§ **What is needed**: Start at the line below containing "3 είδη χριστουγεννιάτικων" and stop at the line containing "αγαπημένοι σου". Repeat every line of that stretch exactly, and nothing outside it.

§ **Data shown**:
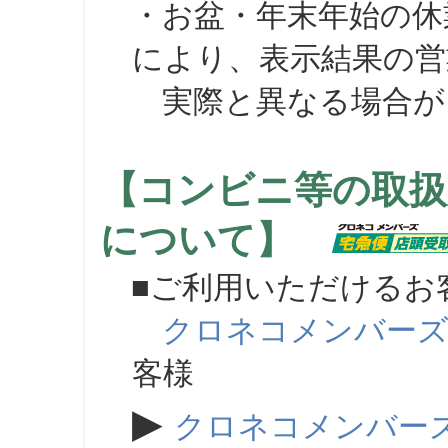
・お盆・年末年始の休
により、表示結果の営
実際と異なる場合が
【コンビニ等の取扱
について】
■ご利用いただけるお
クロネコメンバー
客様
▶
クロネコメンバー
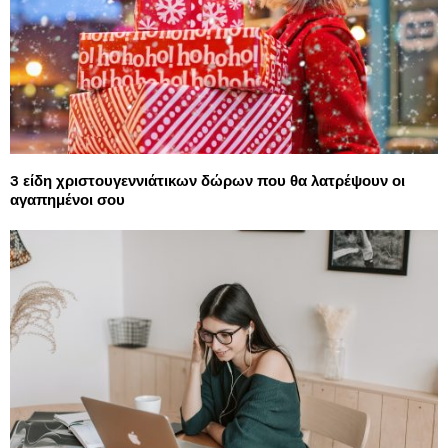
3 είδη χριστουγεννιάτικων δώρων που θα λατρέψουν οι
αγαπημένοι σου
==
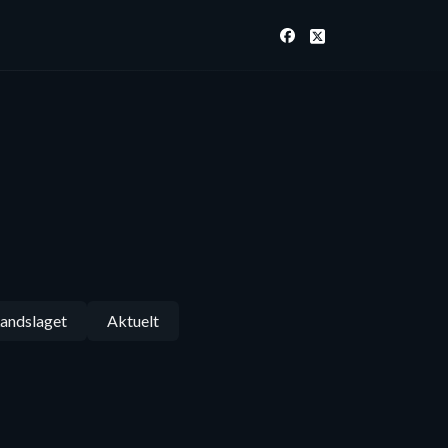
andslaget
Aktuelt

§ **Exercise solution**:
3 είδη χριστουγεννιάτικων δώρων που θα λατρέψουν οι
αγαπημένοι σου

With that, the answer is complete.